Переводчик что-то сказал офицеру. Тот постоял, насупившись, и махнул рукой. Парня отпустили. Конечно, он никакой не брат этой женщины, но она его выручила, быть может, спасла от смерти. Молодец!
— Кто ты? — обращается переводчик к другому задержанному, тоже парню. Тот хитровато прищуривается, в глазах улыбка:
— Я убежал из тюрьмы.
— За что сидел?
— Председателя колхоза ударил, — врет парень.
Еще несколько вопросов, и он отпущен.
Лихорадочно думаю, что отвечать мне. Может, выдать себя за местного жителя или убежавшего из тюрьмы мошенника? Нет, к этим версиям я не готов. В кармане у меня лежит состряпанная Сергуниным справка с печатью Ловецкого сельсовета, в которой написано, что я являюсь учителем Ловецкой школы и нахожусь сейчас в летнем отпуске.
Одет я прилично, и у меня солидная рыжеватая бородка. Пусть выручает!
Слышу стандартное:
— Кто ты?
Спокойно отвечаю:
— Учитель.
— Документ?
— Пожалуйста!
Фашист долго разглядывает мою справку, но, видимо, действительно правы шутники, которые утверждают, что поддельный документ выглядит наиболее правдоподобно. И все же офицер хочет запутать меня. Медленно тянет слова:
— …Ловецкая школа… Это далеко… Почему здесь?
— Сейчас начальник Невельского района объявил о регистрации учителей и будет решать вопрос о назначении на работу. Вот я и пришел познакомиться со школой, прежде чем просить сюда назначения.
— В армии служил?
— Да, служил.
Ответ озадачивает офицера.
— Сейчас служил? — уточняет он вопрос.
— Ах сейчас? Нет. Раньше служил.
— А сколько тебе лет?
— Сорок. — Моя борода позволяет мне к своему действительному возрасту прибавить более десятка лет.
— Немецкий язык знаешь?
Опасный вопрос. Гитлеровцы ищут людей, знающих немецкий язык, и вербуют их в переводчики.
— Нет, не знаю.
— Но ведь ты изучал его, когда сам учился?
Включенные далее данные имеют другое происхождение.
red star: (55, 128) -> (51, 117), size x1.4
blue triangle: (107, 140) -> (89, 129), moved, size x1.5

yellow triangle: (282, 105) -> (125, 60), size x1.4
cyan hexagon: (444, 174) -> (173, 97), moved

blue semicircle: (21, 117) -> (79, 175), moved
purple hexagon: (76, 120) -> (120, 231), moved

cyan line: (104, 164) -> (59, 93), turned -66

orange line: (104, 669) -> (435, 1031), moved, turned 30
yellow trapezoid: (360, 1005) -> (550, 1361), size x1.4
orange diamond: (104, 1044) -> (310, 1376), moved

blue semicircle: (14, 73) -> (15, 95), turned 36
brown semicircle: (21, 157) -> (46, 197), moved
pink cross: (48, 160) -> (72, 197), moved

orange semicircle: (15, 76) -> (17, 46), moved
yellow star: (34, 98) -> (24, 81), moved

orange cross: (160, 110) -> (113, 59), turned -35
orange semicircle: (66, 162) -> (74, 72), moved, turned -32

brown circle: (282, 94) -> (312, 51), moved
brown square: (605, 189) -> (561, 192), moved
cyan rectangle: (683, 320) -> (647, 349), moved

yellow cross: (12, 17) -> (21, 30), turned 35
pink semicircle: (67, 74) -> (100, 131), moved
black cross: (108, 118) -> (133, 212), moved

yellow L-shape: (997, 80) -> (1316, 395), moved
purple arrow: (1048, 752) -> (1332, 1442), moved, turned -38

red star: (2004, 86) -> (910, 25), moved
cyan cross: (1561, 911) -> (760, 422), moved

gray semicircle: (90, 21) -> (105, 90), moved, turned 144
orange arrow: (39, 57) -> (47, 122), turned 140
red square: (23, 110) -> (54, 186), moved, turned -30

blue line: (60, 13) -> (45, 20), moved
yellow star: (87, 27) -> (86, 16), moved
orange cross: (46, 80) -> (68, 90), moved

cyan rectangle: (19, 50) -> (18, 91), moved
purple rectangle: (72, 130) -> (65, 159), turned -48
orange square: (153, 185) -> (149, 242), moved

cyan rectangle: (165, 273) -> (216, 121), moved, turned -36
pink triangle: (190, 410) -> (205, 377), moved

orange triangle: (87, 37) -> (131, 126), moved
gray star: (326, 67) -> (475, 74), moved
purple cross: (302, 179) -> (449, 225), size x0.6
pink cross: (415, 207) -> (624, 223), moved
— Давно это было. Я плохо его учил. Сейчас весьма сожалею…
Офицер машет рукой.
Пронесло! Я ухожу неторопливо. Иду, не оборачиваясь, за околицу деревни…
К вечеру гитлеровцы из Топоров уехали, и я вернулся в деревню. Из задержанных фашисты увезли двоих. Солодуха, все время крутившийся около оккупантов, опознал встретившихся ему раньше красноармейцев. Я договорился с ранеными и, немного отдохнув, вернулся в отряд. Пенкин внимательно выслушал мой рассказ и дружески сказал:
— Ну, теперь, Михаил Леонидович, ты настоящий разведчик, у гитлеровцев в лапах побывал и выкрутиться сумел.
Через неделю несколько раненых, лечившихся в доме Риммы, пришли в отряд.
Вскоре стало известно, что Солодухин, как говорится, «вошел во вкус» — донес о существовании в деревне «подпольного госпиталя». Мы решили казнить изменника.
— Каждый час жизни негодяя — преступление. И оно теперь будет на нашей совести, если мы не избавим людей от этого ублюдка, — сказал Пенкин.
Привести в исполнение партизанский приговор командир приказал младшему лейтенанту Липнягову. С тремя бойцами Липнягов устроил засаду на шоссе, подкараулил «пана Солодуху», возвращавшегося навеселе из Невеля, где он получал деньги за свои гнусные дела, и расстрелял предателя. К его трупу был прикреплен листок тетрадочной бумаги со словами:
«Товарищи крестьяне: колхозники и единоличники! „Пан Солодуха“ получил вполне заслуженную смерть, как предатель советского народа и изменник Родины. Вы сами знаете, сколько он предал гитлеровцам бойцов и командиров Красной Армии. Иначе мы с ним поступить не могли.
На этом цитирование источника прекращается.